[*1]
People v Gutierrez
2015 NY Slip Op 51268(U) [48 Misc 3d 1225(A)]
Decided on May 15, 2015
Criminal Court Of The City Of New York, Queens County
Drysdale, J.
Published by New York State Law Reporting Bureau pursuant to Judiciary Law § 431.
This opinion is uncorrected and will not be published in the printed Official Reports.


Decided on May 15, 2015
Criminal Court of the City of New York, Queens County


The People of the State of New York

against

Jose Gutierrez, Defendant.




2014QN013081



Attorney for defendant:
Seymour W. James, Jr., Legal Aid Society, by Ariel Schneller

Attorney for the People:
ADA Genevieve Gadaleta


Althea E. Drysdale, J.

The defendant is charged under a misdemeanor complaint with (1) Criminal Possession of a Controlled Substance in the Seventh Degree (Penal Law ["PL"] § 220.03), (2) Operating a Motor Vehicle While Under the Influence of Alcohol or Drugs (Vehicle and Traffic Law ["VTL"] § 1192[2]), (3) Operating a Motor Vehicle While Under the Influence of Alcohol or Drugs (VTL § 1192[3]), (4) Making an Unlawful U-Turn (VTL § 1160[e]) and (5) Failing to Signal While Turning (VTL § 1163[a]). The accusatory instrument alleges, in pertinent part, that on or about March 7, 2014, between 3:50 a.m. and 4:00 a.m. at the NE intersection of 130 Street and 89 Avenue in Queens County, New York, the deponent, Police Officer William Chan, observed the defendant:

"operating a 2000 Toyota and failed to signal while making a left turn when making an illegal U-turn.

Deponent further states that upon stopping the defendant[ ]s vehicle he observed the defendant to have bloodshot watery eyes and [a] strong odor of marijuana emanating from the defendant and the defendant was unsteady on his feet upon exiting said vehicle.

Deponent further states that the defendant admitted, he had a beer.

Deponent further states that he recovered a plastic ziplock bag containing 5 capsules [of] Methylenedioxymethamphetamine (Molly) from the defendant's front left pants pocket.

Deponent further states that his conclusion that the substance recovered is Methylenedioxymethamphetamine (MDMA) is based upon his experience as a police officer and in his training in the identification and packaging of controlled substances and marijuana.

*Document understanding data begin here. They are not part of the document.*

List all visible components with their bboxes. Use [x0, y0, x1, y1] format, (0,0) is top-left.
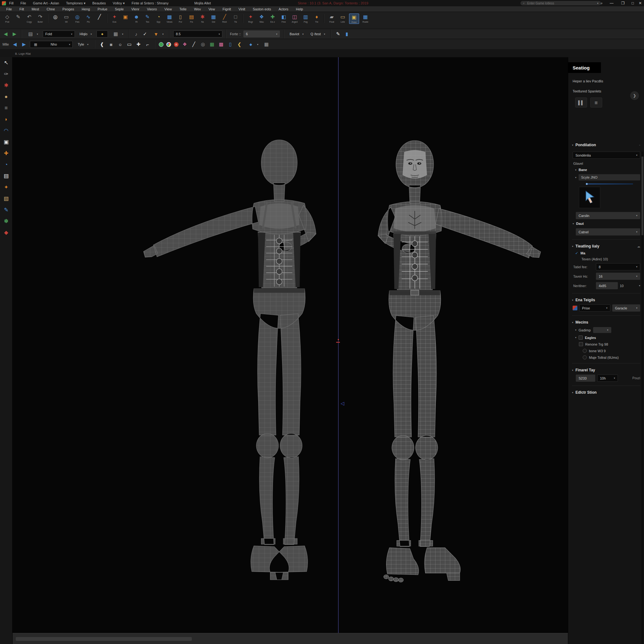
hammer-tool-icon[interactable]: ✚ — [4, 150, 8, 157]
roate-icon[interactable]: ▦Roate — [361, 14, 370, 23]
minimize-button[interactable]: — — [607, 0, 616, 6]
gadimp-row[interactable]: ▾Gadimp ▾ — [575, 327, 640, 333]
fold-dropdown[interactable]: Fold▾ — [43, 31, 75, 37]
radio-button[interactable] — [583, 355, 587, 359]
brush-tool-icon[interactable]: ◠ — [4, 128, 8, 134]
half-icon[interactable]: ◧Fine — [279, 14, 288, 23]
slider-handle[interactable] — [586, 183, 588, 185]
menu-view[interactable]: View — [161, 7, 176, 11]
list-dropdown[interactable]: ▦▾ — [110, 31, 125, 37]
menu-item[interactable]: Vlenr — [127, 7, 143, 11]
cloud-icon[interactable]: ☁ — [637, 245, 640, 248]
curve-icon[interactable]: ∿Pic — [84, 14, 93, 23]
panel-toggle-icon[interactable]: ▮ — [344, 31, 350, 37]
swatch-icon[interactable]: ■ — [108, 42, 114, 47]
torch-tool-icon[interactable]: ✦ — [4, 184, 8, 191]
check-icon[interactable]: ✓ — [142, 31, 148, 37]
bucket-dropdown[interactable]: ▼▾ — [151, 31, 166, 37]
forte-dropdown[interactable]: 6▾ — [243, 31, 280, 37]
panel-tab[interactable]: Seatiog — [568, 62, 601, 73]
tay-unit-dropdown[interactable]: 10h▾ — [597, 375, 618, 382]
zoom-icon[interactable]: ◎ — [200, 42, 206, 47]
qtest-dropdown[interactable]: Q /test▾ — [308, 31, 327, 37]
region-select-icon[interactable]: ▭Mt — [62, 14, 71, 23]
renone-checkbox-row[interactable]: Renone Trg 98 — [579, 342, 640, 346]
section-tay-header[interactable]: ▾ Finarel Tay — [572, 368, 640, 372]
hand-tool-icon[interactable]: ● — [4, 94, 8, 100]
back-arrow-icon[interactable]: ◀ — [3, 31, 9, 37]
pipe-tool-icon[interactable]: ◗ — [4, 116, 8, 123]
scrollbar-thumb[interactable] — [641, 157, 643, 235]
title-item[interactable]: Beauties — [92, 1, 106, 5]
hallo-dropdown[interactable]: Hlqlo▾ — [77, 31, 94, 37]
clock-icon[interactable]: ◔Spy — [154, 14, 163, 23]
tatiel-input[interactable]: 8▾ — [596, 263, 640, 270]
menu-item[interactable]: Filt — [16, 7, 28, 11]
gif-icon[interactable]: ▩ — [218, 42, 224, 47]
window-icon[interactable]: ◫Arged — [290, 14, 299, 23]
box-tool-icon[interactable]: ▣ — [3, 139, 8, 145]
layers-icon[interactable]: ▤Fis — [187, 14, 196, 23]
gem-icon[interactable]: ❖Mau — [257, 14, 266, 23]
redo-icon[interactable]: ↷Buter — [36, 14, 45, 23]
prise-dropdown[interactable]: Prise▾ — [579, 304, 610, 312]
square-icon[interactable]: □Tis — [231, 14, 240, 23]
menu-item[interactable]: Saston eots — [249, 7, 275, 11]
pen-tool-icon[interactable]: ✎ — [335, 31, 341, 37]
cursor-thumbnail[interactable] — [579, 187, 600, 208]
chevron-right-button[interactable]: ❯ — [630, 91, 639, 100]
section-shading-header[interactable]: ▾ Tieatling lialy ☁ — [572, 244, 640, 248]
catnel-dropdown[interactable]: Catnel▾ — [576, 228, 640, 236]
rase-icon-selected[interactable]: ▣Rase — [349, 14, 359, 24]
float-icon[interactable]: ▰Float — [327, 14, 336, 23]
pen-blue-icon[interactable]: ✎Tes — [143, 14, 152, 23]
mini-dropdown[interactable]: ◆ — [97, 31, 108, 37]
menu-item[interactable]: Vew — [205, 7, 219, 11]
checkbox[interactable] — [579, 336, 583, 340]
prev-icon[interactable]: ◀ — [12, 42, 18, 47]
diamond-dropdown[interactable]: ◆▾ — [245, 41, 260, 47]
search-input[interactable] — [527, 1, 595, 5]
crate-tool-icon[interactable]: ▧ — [3, 196, 8, 202]
whistle-tool-icon[interactable]: ◔ — [4, 162, 8, 168]
pen-tool-icon[interactable]: ✑ — [4, 71, 8, 77]
letter-icon[interactable]: ▭Lete — [338, 14, 347, 23]
menu-item[interactable]: Chne — [43, 7, 58, 11]
title-item-dropdown[interactable]: Templones ▾ — [66, 1, 86, 5]
flower-tool-icon[interactable]: ✽ — [4, 218, 8, 225]
menu-item[interactable]: Fignlt — [219, 7, 235, 11]
brackets-icon[interactable]: ❰ — [99, 42, 105, 47]
pin-icon[interactable]: ▫ — [639, 143, 640, 147]
section-targets-header[interactable]: ▾ Ena Teigils — [572, 298, 640, 302]
menu-item[interactable]: Heng — [78, 7, 94, 11]
scyle-slider[interactable] — [586, 184, 633, 184]
menu-item[interactable]: Prvlue — [94, 7, 111, 11]
menu-item[interactable]: Wev — [190, 7, 205, 11]
checkbox[interactable] — [579, 342, 583, 346]
wrench-tool-icon[interactable]: ✎ — [4, 207, 8, 213]
slash-tool-icon[interactable]: ╱ — [191, 42, 197, 47]
close-button[interactable]: ✕ — [636, 0, 644, 6]
section-extra-header[interactable]: ▾ Edlctr Stion — [572, 390, 640, 395]
title-item-dropdown[interactable]: Volloy ▾ — [113, 1, 125, 5]
menu-item[interactable]: Vieoro — [143, 7, 161, 11]
carslin-dropdown[interactable]: Carslin▾ — [576, 212, 640, 219]
cross-icon[interactable]: ✚Ee-z — [268, 14, 277, 23]
browser-icon[interactable] — [166, 42, 171, 47]
pen-icon[interactable]: ✎ — [14, 14, 23, 20]
section-mecins-header[interactable]: ▾ Mecins — [572, 320, 640, 325]
taveir-input[interactable]: 16▾ — [596, 273, 640, 280]
garacle-dropdown[interactable]: Garacle▾ — [612, 304, 640, 312]
eagles-checkbox-row[interactable]: ▾ Eagles — [575, 336, 640, 340]
viewport-scrollbar[interactable] — [13, 633, 568, 644]
radio-button[interactable] — [583, 349, 587, 353]
nho-dropdown[interactable]: ▦Nho▾ — [30, 41, 73, 48]
pipette-icon[interactable]: ✦Eos — [110, 14, 119, 23]
columns-view-button[interactable]: ▌▌ — [575, 97, 587, 108]
angle-icon[interactable]: ❮ — [236, 42, 242, 47]
sondenlia-dropdown[interactable]: Sondénlia▾ — [573, 152, 640, 159]
gem-tool-icon[interactable]: ◆ — [4, 230, 8, 236]
undo-icon[interactable]: ↶Cogy — [25, 14, 34, 23]
scatter-tool-icon[interactable]: ✱ — [4, 82, 8, 89]
title-item[interactable]: Game Art - Aslan — [33, 1, 59, 5]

Deponent further states that he removed the defendant to the 112 PCT and was present when an intoxilyzer exam was administered to the defendant and that the results of said intoxilyzer exam indicated that the defendant had a .093 of one percentum or more by weight of alcohol in his blood.

PARTIES' CONTENTIONS


The defendant argues that the complaint must be dismissed as the People were not ready for trial within the mandated 90 day deadline (see CPL 30.30[1][b]). He asserts that the People did not convert the complaint into an information until the lab report analysis of the capsules was filed 185 days after his arraignment, on September 9, 2014. The defendant further questions whether the complaint was in fact converted by service of the lab report, because the report indicates that the recovered capsules did not actually contain Methylenedioxymethamphetamine, but instead contained another distinct substance, methylone.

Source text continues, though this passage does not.